(Extracted page text data)
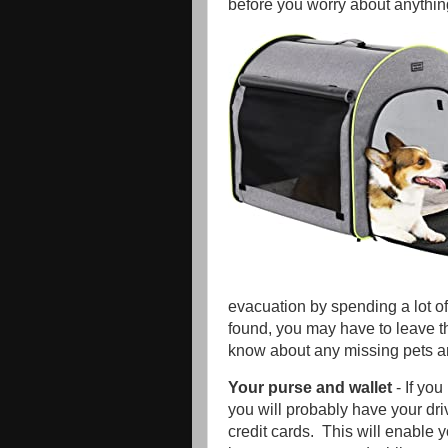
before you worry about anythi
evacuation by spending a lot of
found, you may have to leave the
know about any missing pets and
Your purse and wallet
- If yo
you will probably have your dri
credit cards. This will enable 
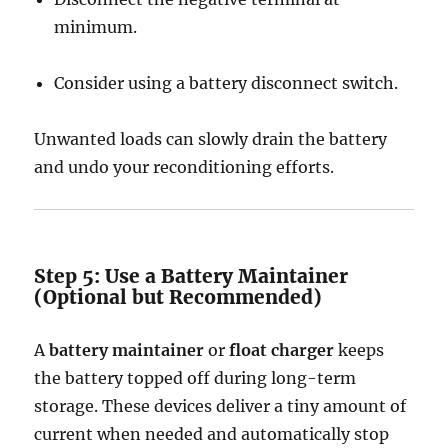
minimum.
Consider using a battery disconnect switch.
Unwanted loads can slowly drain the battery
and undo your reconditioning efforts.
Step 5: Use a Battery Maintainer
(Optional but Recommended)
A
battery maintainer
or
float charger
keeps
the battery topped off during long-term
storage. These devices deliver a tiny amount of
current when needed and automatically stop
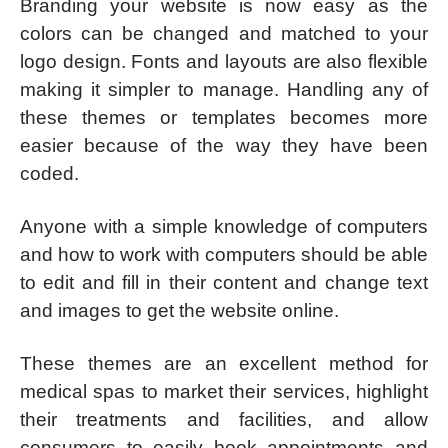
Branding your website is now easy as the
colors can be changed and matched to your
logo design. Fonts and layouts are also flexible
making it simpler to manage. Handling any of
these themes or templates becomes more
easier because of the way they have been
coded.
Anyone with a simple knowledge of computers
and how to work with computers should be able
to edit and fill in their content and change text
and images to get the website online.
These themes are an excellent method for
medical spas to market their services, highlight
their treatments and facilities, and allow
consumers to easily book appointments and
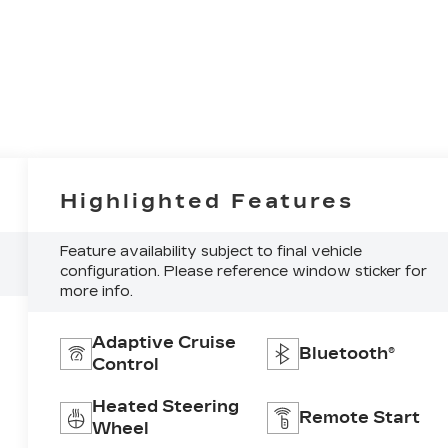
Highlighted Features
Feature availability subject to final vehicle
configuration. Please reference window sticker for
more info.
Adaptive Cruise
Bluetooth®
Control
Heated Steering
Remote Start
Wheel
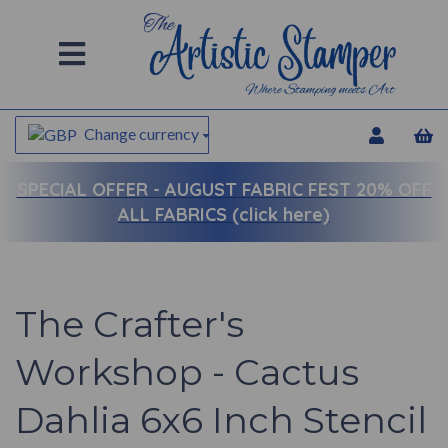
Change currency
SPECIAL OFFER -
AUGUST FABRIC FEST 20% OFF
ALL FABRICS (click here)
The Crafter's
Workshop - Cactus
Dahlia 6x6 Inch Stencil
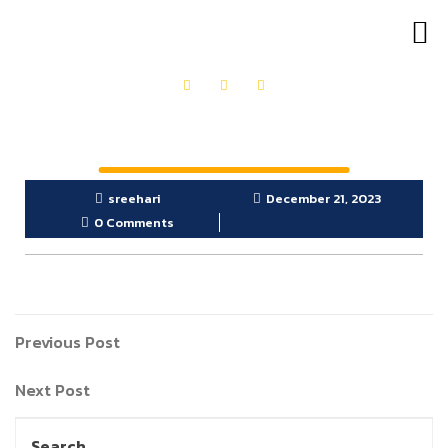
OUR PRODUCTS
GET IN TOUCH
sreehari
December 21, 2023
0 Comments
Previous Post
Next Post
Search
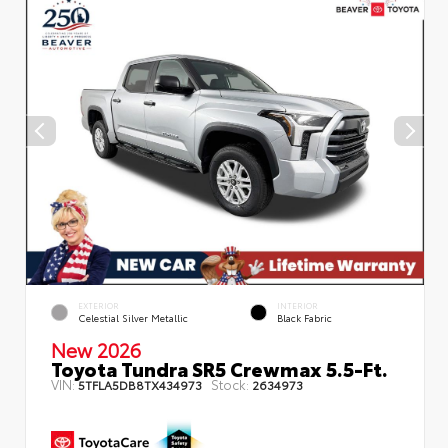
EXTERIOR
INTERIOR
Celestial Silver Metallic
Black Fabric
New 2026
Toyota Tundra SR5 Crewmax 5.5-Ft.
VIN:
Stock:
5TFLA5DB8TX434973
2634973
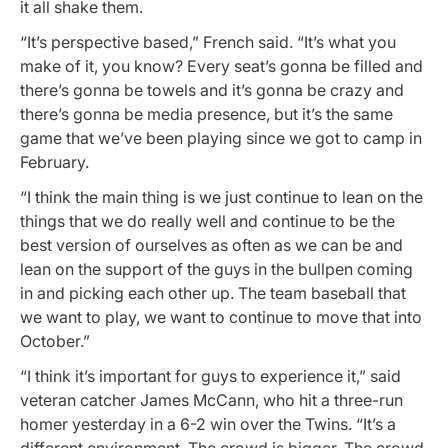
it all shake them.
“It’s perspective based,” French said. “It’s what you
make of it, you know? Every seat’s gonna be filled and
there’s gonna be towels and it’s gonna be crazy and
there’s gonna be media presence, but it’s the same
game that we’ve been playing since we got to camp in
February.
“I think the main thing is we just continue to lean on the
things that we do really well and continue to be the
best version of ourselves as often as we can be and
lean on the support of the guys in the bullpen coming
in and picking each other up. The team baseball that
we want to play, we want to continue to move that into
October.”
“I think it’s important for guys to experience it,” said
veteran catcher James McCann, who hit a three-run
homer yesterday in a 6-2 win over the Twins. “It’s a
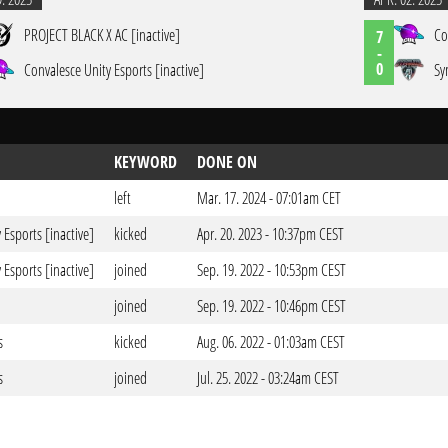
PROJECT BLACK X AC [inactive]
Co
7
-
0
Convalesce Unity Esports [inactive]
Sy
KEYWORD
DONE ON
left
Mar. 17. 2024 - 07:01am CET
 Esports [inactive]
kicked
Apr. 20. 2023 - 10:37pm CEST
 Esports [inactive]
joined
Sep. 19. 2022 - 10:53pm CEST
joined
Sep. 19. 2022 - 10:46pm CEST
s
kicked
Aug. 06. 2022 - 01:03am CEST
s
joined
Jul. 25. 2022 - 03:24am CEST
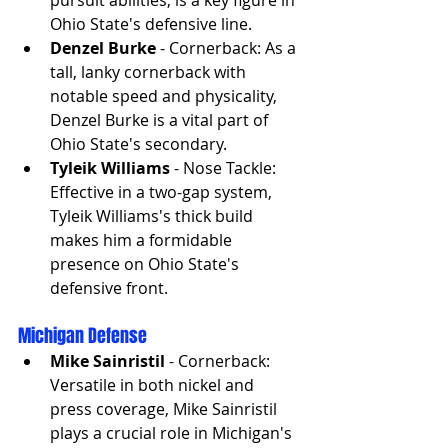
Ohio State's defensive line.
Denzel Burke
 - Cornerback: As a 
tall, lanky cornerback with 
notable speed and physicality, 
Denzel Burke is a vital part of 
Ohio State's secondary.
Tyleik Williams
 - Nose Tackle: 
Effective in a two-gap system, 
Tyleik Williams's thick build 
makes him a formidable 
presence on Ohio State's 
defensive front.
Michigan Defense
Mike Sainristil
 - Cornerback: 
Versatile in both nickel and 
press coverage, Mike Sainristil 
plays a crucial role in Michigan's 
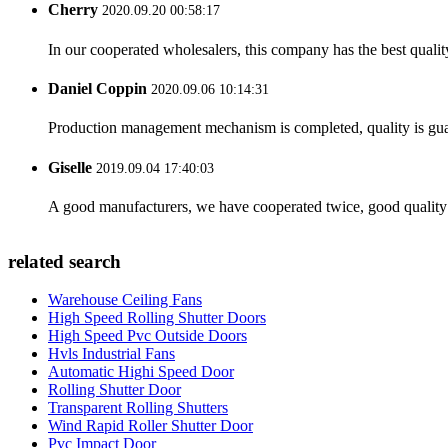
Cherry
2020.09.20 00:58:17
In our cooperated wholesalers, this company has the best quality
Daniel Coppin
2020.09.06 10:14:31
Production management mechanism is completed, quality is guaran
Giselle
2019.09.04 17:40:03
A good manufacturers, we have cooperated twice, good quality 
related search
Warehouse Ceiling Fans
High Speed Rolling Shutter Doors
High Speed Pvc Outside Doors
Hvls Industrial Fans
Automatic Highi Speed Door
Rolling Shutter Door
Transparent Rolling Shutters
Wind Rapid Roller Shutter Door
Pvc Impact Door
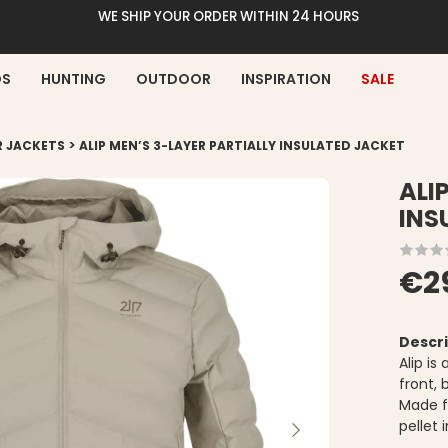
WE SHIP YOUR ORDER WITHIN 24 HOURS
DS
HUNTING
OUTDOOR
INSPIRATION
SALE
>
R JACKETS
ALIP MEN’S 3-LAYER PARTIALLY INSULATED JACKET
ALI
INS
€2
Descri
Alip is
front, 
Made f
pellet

**Exercise brief:** Transcribe each record above exactly, leaving every picture out of the copy.

**Answer to this exercise:**
before you worry about anythi
evacuation by spending a lot of
found, you may have to leave the
know about any missing pets and
Your purse and wallet
- If yo
you will probably have your dri
credit cards. This will enable 
minimum.
Consider using a battery disconnect switch.
Unwanted loads can slowly drain the battery
and undo your reconditioning efforts.
Step 5: Use a Battery Maintainer
(Optional but Recommended)
A
battery maintainer
or
float charger
keeps
the battery topped off during long-term
storage. These devices deliver a tiny amount of
current when needed and automatically stop
Branding your website is now easy as the
colors can be changed and matched to your
logo design. Fonts and layouts are also flexible
making it simpler to manage. Handling any of
these themes or templates becomes more
easier because of the way they have been
coded.
Anyone with a simple knowledge of computers
and how to work with computers should be able
to edit and fill in their content and change text
and images to get the website online.
These themes are an excellent method for
medical spas to market their services, highlight
their treatments and facilities, and allow
consumers to easily book appointments and
Highlighted Features
Feature availability subject to final vehicle
configuration. Please reference window sticker for
more info.
Adaptive Cruise
Bluetooth®
Control
Heated Steering
Remote Start
Wheel
Change currency
SPECIAL OFFER -
AUGUST FABRIC FEST 20% OFF
ALL FABRICS (click here)
The Crafter's
Workshop - Cactus
Dahlia 6x6 Inch Stencil
OUR PRODUCTS
GET IN TOUCH
sreehari
December 21, 2023
0 Comments
Previous Post
Next Post
Search
EXTERIOR
INTERIOR
Celestial Silver Metallic
Black Fabric
New 2026
Toyota Tundra SR5 Crewmax 5.5-Ft.
VIN:
Stock:
5TFLA5DB8TX434973
2634973
it all shake them.
“It’s perspective based,” French said. “It’s what you
make of it, you know? Every seat’s gonna be filled and
there’s gonna be towels and it’s gonna be crazy and
there’s gonna be media presence, but it’s the same
game that we’ve been playing since we got to camp in
February.
“I think the main thing is we just continue to lean on the
things that we do really well and continue to be the
best version of ourselves as often as we can be and
lean on the support of the guys in the bullpen coming
in and picking each other up. The team baseball that
we want to play, we want to continue to move that into
October.”
“I think it’s important for guys to experience it,” said
veteran catcher James McCann, who hit a three-run
homer yesterday in a 6-2 win over the Twins. “It’s a
PROJECT BLACK X AC [inactive]
Co
7
-
0
Convalesce Unity Esports [inactive]
Sy
KEYWORD
DONE ON
left
Mar. 17. 2024 - 07:01am CET
 Esports [inactive]
kicked
Apr. 20. 2023 - 10:37pm CEST
 Esports [inactive]
joined
Sep. 19. 2022 - 10:53pm CEST
joined
Sep. 19. 2022 - 10:46pm CEST
s
kicked
Aug. 06. 2022 - 01:03am CEST
s
joined
Jul. 25. 2022 - 03:24am CEST
Ohio State's defensive line.
Denzel Burke
 - Cornerback: As a 
tall, lanky cornerback with 
notable speed and physicality, 
Denzel Burke is a vital part of 
Ohio State's secondary.
Tyleik Williams
 - Nose Tackle: 
Effective in a two-gap system, 
Tyleik Williams's thick build 
makes him a formidable 
presence on Ohio State's 
defensive front.
Michigan Defense
Mike Sainristil
 - Cornerback: 
Versatile in both nickel and 
press coverage, Mike Sainristil 
plays a crucial role in Michigan's 
Cherry
2020.09.20 00:58:17
In our cooperated wholesalers, this company has the best quality
Daniel Coppin
2020.09.06 10:14:31
Production management mechanism is completed, quality is guaran
Giselle
2019.09.04 17:40:03
A good manufacturers, we have cooperated twice, good quality 
related search
Warehouse Ceiling Fans
High Speed Rolling Shutter Doors
High Speed Pvc Outside Doors
Hvls Industrial Fans
Automatic Highi Speed Door
Rolling Shutter Door
Transparent Rolling Shutters
Wind Rapid Roller Shutter Door
Pvc Impact Door
WE SHIP YOUR ORDER WITHIN 24 HOURS
DS
HUNTING
OUTDOOR
INSPIRATION
SALE
>
R JACKETS
ALIP MEN’S 3-LAYER PARTIALLY INSULATED JACKET
ALI
INS
€2
Descri
Alip is
front, 
Made f
pellet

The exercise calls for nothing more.